Paying for University Education

When I (hopefully) graduate I will owe the Government about £20,000 in loan repayments. That’s a lot. Tomorrow a report is due to be delivered to the Government which is expected to recommend the removal of the current £3,300 odd tuition fee loan cap. It has been suggested that may see University tuition fees rise to around £7,000 a year.

In comparison with countries such as the United States the British system is cheap but I don’t think landing graduates with a huge sum of debt is the right way to go about funding the higher education system.

The Lib Dems played with the idea of a ‘graduate tax’ which would see those who received the benefit of a free University education (so not me) pay a higher rate of income tax for the rest of their lives.

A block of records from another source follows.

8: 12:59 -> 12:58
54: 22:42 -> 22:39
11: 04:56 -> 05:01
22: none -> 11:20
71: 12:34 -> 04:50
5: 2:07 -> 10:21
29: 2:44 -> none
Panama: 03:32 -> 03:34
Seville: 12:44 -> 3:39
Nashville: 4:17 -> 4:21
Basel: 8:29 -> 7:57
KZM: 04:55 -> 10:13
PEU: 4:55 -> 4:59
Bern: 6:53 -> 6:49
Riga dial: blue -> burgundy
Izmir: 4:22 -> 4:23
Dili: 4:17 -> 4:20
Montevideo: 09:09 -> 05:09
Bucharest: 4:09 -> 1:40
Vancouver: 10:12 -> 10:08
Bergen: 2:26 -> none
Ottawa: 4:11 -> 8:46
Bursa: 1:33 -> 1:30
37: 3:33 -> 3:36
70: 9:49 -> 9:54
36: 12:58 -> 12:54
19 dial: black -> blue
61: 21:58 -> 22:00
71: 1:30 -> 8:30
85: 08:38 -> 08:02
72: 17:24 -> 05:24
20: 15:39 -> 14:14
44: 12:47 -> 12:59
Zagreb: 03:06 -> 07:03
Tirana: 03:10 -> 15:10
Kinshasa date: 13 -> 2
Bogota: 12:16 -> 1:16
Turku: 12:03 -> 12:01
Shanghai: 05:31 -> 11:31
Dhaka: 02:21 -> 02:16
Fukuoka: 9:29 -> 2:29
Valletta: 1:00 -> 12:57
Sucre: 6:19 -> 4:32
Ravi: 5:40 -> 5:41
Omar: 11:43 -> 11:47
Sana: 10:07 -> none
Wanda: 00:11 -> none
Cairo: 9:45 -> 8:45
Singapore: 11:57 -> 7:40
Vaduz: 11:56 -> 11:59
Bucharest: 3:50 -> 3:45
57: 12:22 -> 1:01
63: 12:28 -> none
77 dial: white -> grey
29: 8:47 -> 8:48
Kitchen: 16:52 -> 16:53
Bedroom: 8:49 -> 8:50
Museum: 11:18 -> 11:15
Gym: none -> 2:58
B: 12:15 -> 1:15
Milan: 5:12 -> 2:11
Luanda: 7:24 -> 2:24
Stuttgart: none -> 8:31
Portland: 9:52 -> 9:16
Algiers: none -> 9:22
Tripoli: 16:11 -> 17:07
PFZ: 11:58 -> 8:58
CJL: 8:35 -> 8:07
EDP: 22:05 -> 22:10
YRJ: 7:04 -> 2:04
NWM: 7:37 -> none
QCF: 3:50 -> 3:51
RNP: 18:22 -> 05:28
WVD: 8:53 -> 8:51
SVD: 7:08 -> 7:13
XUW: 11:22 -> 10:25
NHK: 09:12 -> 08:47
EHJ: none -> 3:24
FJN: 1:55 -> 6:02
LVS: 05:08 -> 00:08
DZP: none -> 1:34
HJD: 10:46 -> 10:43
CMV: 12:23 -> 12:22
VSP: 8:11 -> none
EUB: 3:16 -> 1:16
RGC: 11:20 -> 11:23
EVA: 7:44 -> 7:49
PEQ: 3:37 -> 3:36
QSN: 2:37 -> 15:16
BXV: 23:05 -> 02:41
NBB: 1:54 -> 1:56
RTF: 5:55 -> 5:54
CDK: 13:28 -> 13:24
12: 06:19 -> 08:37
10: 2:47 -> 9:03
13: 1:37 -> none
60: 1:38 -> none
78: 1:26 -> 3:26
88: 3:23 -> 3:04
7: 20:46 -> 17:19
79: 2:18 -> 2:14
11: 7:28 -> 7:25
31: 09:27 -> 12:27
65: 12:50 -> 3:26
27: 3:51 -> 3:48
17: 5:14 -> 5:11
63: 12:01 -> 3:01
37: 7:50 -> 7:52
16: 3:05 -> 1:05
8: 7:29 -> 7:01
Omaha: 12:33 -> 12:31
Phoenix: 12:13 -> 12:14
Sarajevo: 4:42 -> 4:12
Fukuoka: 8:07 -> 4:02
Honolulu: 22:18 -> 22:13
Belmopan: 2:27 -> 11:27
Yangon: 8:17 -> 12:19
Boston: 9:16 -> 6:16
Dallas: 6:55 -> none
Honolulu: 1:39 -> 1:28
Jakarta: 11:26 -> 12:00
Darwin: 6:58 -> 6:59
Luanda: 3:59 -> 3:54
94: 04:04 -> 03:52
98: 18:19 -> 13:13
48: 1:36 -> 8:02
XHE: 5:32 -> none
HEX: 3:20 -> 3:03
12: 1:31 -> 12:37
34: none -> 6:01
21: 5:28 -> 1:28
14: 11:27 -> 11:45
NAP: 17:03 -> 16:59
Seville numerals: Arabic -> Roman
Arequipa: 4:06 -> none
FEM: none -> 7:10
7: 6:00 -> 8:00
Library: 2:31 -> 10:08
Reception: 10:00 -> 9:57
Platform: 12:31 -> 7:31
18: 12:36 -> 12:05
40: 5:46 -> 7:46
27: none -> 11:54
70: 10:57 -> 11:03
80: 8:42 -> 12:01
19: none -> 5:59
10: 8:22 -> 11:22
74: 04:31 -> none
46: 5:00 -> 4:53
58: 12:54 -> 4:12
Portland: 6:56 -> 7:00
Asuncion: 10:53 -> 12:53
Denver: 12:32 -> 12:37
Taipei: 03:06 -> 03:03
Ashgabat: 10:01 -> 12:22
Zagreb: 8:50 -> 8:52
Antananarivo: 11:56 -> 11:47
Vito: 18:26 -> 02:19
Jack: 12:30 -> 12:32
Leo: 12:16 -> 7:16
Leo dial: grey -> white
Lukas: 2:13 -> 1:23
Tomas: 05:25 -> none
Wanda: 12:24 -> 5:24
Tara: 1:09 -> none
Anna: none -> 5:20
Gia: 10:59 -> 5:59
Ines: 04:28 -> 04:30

If the University system is working then surely graduates will pay back far more tax anyway from the greater wages they can command (provided the graduates aren’t all working in call centres).  I think the problem is that the previous government wanted more people to go to University than was and is necessary which has led to the creation of degree courses in downright ridiculous subjects (pdf).

Foreign students already pay higher fees and make up an increasing proportion of students at UK Universities, I imagine because of the larger fees they are willing to pay. The amount Universities receive in fees from students is less than 30% of their total income.

The repayments for student loans are currently 9% of all income earned over £1,250 a month. On average UK salary (£25,428 a year) on a £20,000 loan at current rates of interest it will take 16 years to pay off.  16 years in which I imagine most graduates will want to buy a house.

Is my degree is value for money? Impossible to tell until I’ve got it and a job but I am pretty confident it will give me much greater opportunities than most other subject choices.